Internally, I think something like this is needed. What I am looking for, though, is the high-level API of "I have 20 million T's I want to allocate, give me them properly allocated and typed one at a time". I don't necessarily even think you need the TypeInfo for the low level API. Perhaps the bit attributes can even be done as you allocate each block.

--
October 11
https://issues.dlang.org/show_bug.cgi?id=17881

--- Comment #9 from safety0ff.bugz <safety0ff.bugz@gmail.com> ---
(In reply to Steven Schveighoffer from comment #8)
> Internally, I think something like this is needed. What I am looking for, though, is the high-level API of "I have 20 million T's I want to allocate, give me them properly allocated and typed one at a time". I don't necessarily even think you need the TypeInfo for the low level API. Perhaps the bit attributes can even be done as you allocate each block.

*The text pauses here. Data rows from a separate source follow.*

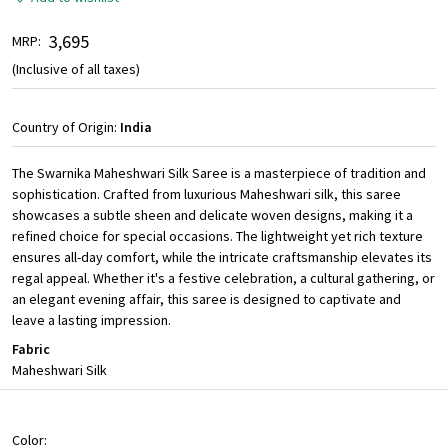
₹ 3,695
MRP:
(Inclusive of all taxes)
Country of Origin:
India
The Swarnika Maheshwari Silk Saree is a masterpiece of tradition and
sophistication. Crafted from luxurious Maheshwari silk, this saree
showcases a subtle sheen and delicate woven designs, making it a
refined choice for special occasions. The lightweight yet rich texture
ensures all-day comfort, while the intricate craftsmanship elevates its
regal appeal. Whether it's a festive celebration, a cultural gathering, or
an elegant evening affair, this saree is designed to captivate and
leave a lasting impression.
Fabric
Maheshwari Silk
Color:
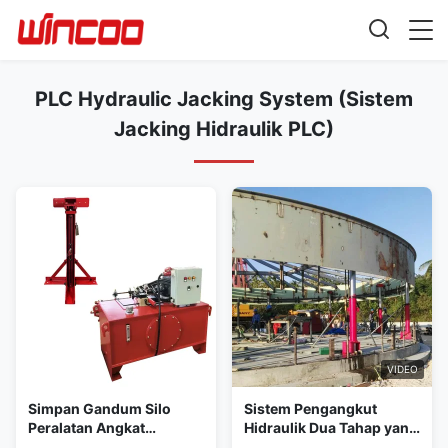
PLC Hydraulic Jacking System (Sistem
Jacking Hidraulik PLC)
VIDEO
Simpan Gandum Silo
Sistem Pengangkut
Peralatan Angkat
Hidraulik Dua Tahap yang
Hidraulik Jack
Dikendalikan PLC Solusi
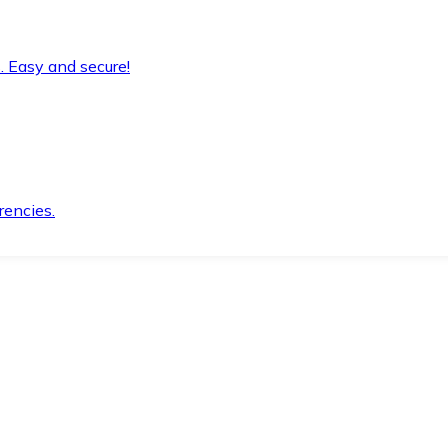
. Easy and secure!
rencies.
.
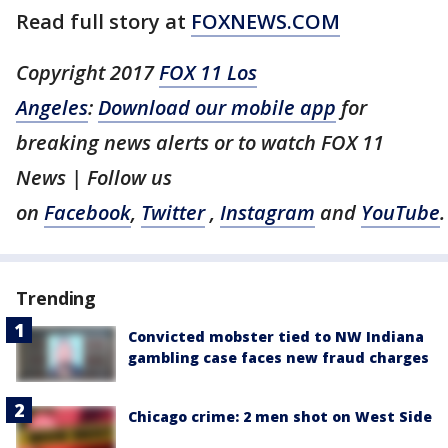
Read full story at
FOXNEWS.COM
Copyright 2017
FOX 11 Los
Angeles
:
Download our mobile app
for
breaking news alerts or to watch FOX 11
News | Follow us
on
Facebook
,
Twitter
,
Instagram
and
YouTube
.
Trending
Convicted mobster tied to NW Indiana
gambling case faces new fraud charges
Chicago crime: 2 men shot on West Side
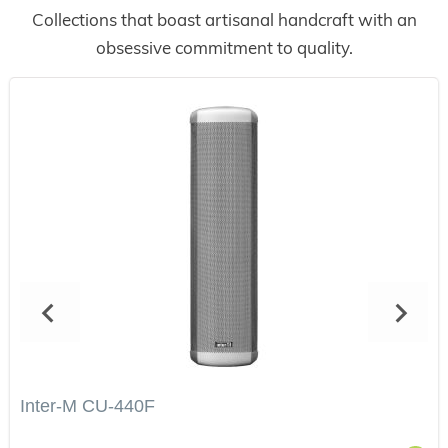
Collections that boast artisanal handcraft with an
obsessive commitment to quality.
Inter-M CU-440F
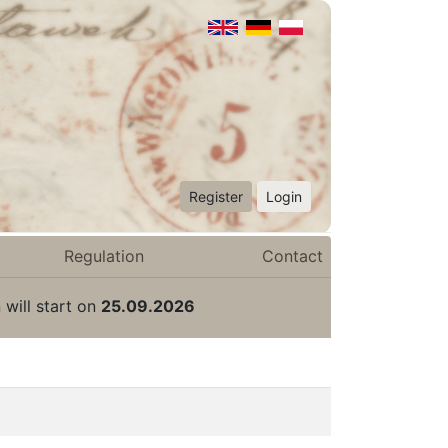
Register
Login
Regulation
Contact
 will start on
25.09.2026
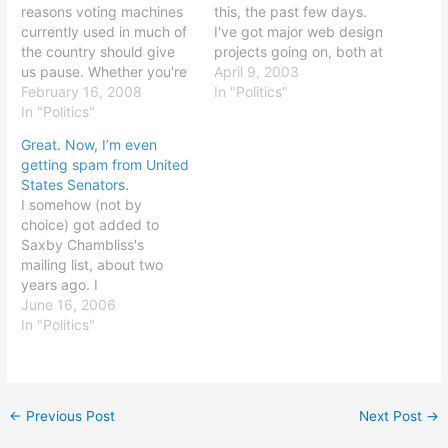
reasons voting machines
this, the past few days.
currently used in much of
I've got major web design
the country should give
projects going on, both at
us pause. Whether you're
Crusade and at Topsail,
April 9, 2003
an open source
February 16, 2008
and I'm just really looking
In "Politics"
enthusiast, a conspiracy
In "Politics"
to keep up. Thought of
theorist, or simply a
the day: freedom is a
Great. Now, I’m even
citizen concerned about
beautiful thing.
getting spam from United
the risks of human error
States Senators.
and glitches, this should
I somehow (not by
demonstrate that we have
choice) got added to
a long way…
Saxby Chambliss's
mailing list, about two
years ago. I
unsubscribed. I was
June 16, 2006
added, again, about a
In "Politics"
year ago, after I had
moved out of the State of
Georgia. I unsubscribed.
Today, I got a "weekly
←
Previous Post
Next Post
→
update" newsletter from
his office, with no…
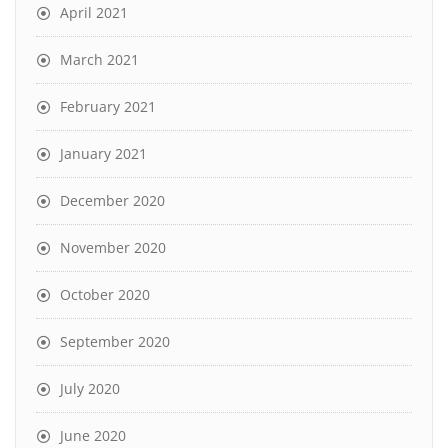
April 2021
March 2021
February 2021
January 2021
December 2020
November 2020
October 2020
September 2020
July 2020
June 2020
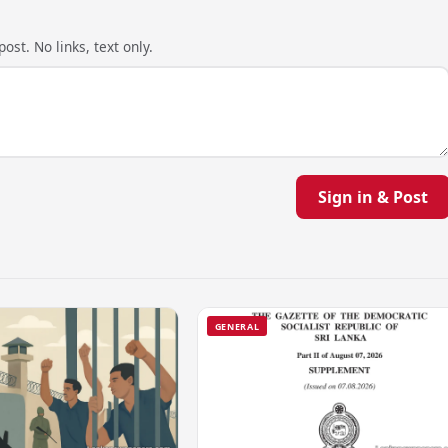
ost. No links, text only.
Sign in & Post
GENERAL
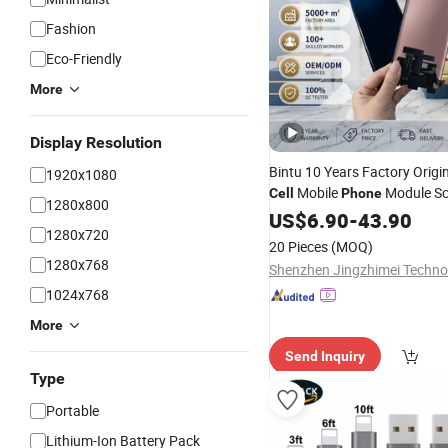
Fashion
Eco-Friendly
More
Display Resolution
Bintu 10 Years Factory Orig
1920x1080
Mobile
Module Sc
Cell
Phone
1280x800
Replacement
fo
US$
6.90
-
Accessories
43.90
1280x720
Moto Edge 60 Samsung Not
20 Pieces
(MOQ)
2A Wholesale
1280x768
1024x768
More
Send Inquiry
Type
Portable
Lithium-Ion Battery Pack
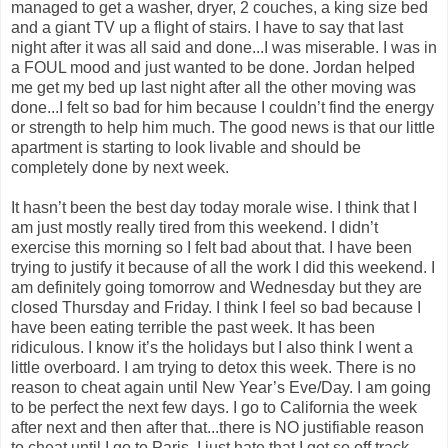
managed to get a washer, dryer, 2 couches, a king size bed
and a giant TV up a flight of stairs. I have to say that last
night after it was all said and done...I was miserable. I was in
a FOUL mood and just wanted to be done. Jordan helped
me get my bed up last night after all the other moving was
done...I felt so bad for him because I couldn’t find the energy
or strength to help him much. The good news is that our little
apartment is starting to look livable and should be
completely done by next week.
It hasn’t been the best day today morale wise. I think that I
am just mostly really tired from this weekend. I didn’t
exercise this morning so I felt bad about that. I have been
trying to justify it because of all the work I did this weekend. I
am definitely going tomorrow and Wednesday but they are
closed Thursday and Friday. I think I feel so bad because I
have been eating terrible the past week. It has been
ridiculous. I know it’s the holidays but I also think I went a
little overboard. I am trying to detox this week. There is no
reason to cheat again until New Year’s Eve/Day. I am going
to be perfect the next few days. I go to California the week
after next and then after that...there is NO justifiable reason
to cheat until I go to Paris. I just hate that I got so off track.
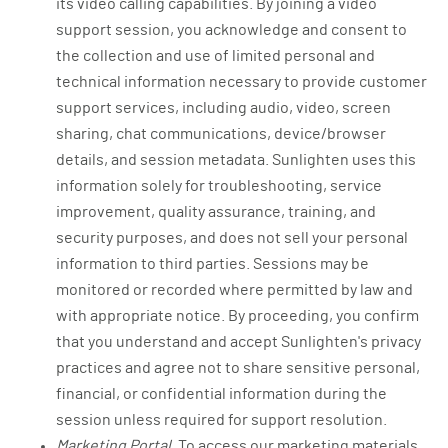
its video calling capabilities. By joining a video
support session, you acknowledge and consent to
the collection and use of limited personal and
technical information necessary to provide customer
support services, including audio, video, screen
sharing, chat communications, device/browser
details, and session metadata. Sunlighten uses this
information solely for troubleshooting, service
improvement, quality assurance, training, and
security purposes, and does not sell your personal
information to third parties. Sessions may be
monitored or recorded where permitted by law and
with appropriate notice. By proceeding, you confirm
that you understand and accept Sunlighten's privacy
practices and agree not to share sensitive personal,
financial, or confidential information during the
session unless required for support resolution.
Marketing Portal.
To access our marketing materials,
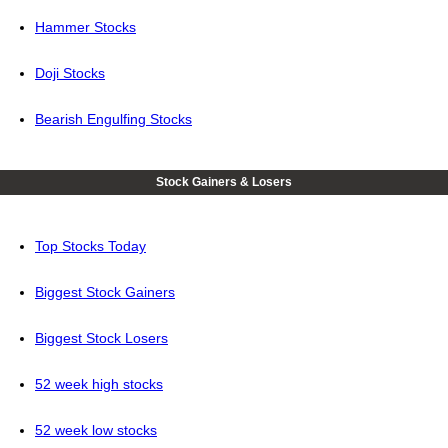
Hammer Stocks
Doji Stocks
Bearish Engulfing Stocks
Stock Gainers & Losers
Top Stocks Today
Biggest Stock Gainers
Biggest Stock Losers
52 week high stocks
52 week low stocks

Here's the rough sketch of one idea:

void[] gc_nmalloc(size_t num, size_t size, void[] prev = [], uint ba = 0, const
TypeInfo ti = null)
// prev is used for temporary pinning/unpinning a memory range

struct GC // in core.memory
{
  auto NMalloc(T)(size_t num) { // convenience function
     int loop(int delegate(T*) dg) {
       void[] prev; size_t remain = num;
       scope(exit) gc_nmalloc(0,T.sizeof,prev); // unpin last chunk
       int result;
       while (remain) {
         prev = gc_nmalloc(remain, T.sizeof, prev, ...);
         auto chunk = cast(T*)prev.ptr[0 .. prev.length/T.sizeof];
         foreach (ref e; chunk)
           if ((result = dg(&e))) return result;
         remain -= chunk.length;
       }
       return result;
     }
     return &loop;
  }
}

So user code could look like:
foreach (e; GC.NMalloc(T)(20_000_000))
    // do something with allocated e

--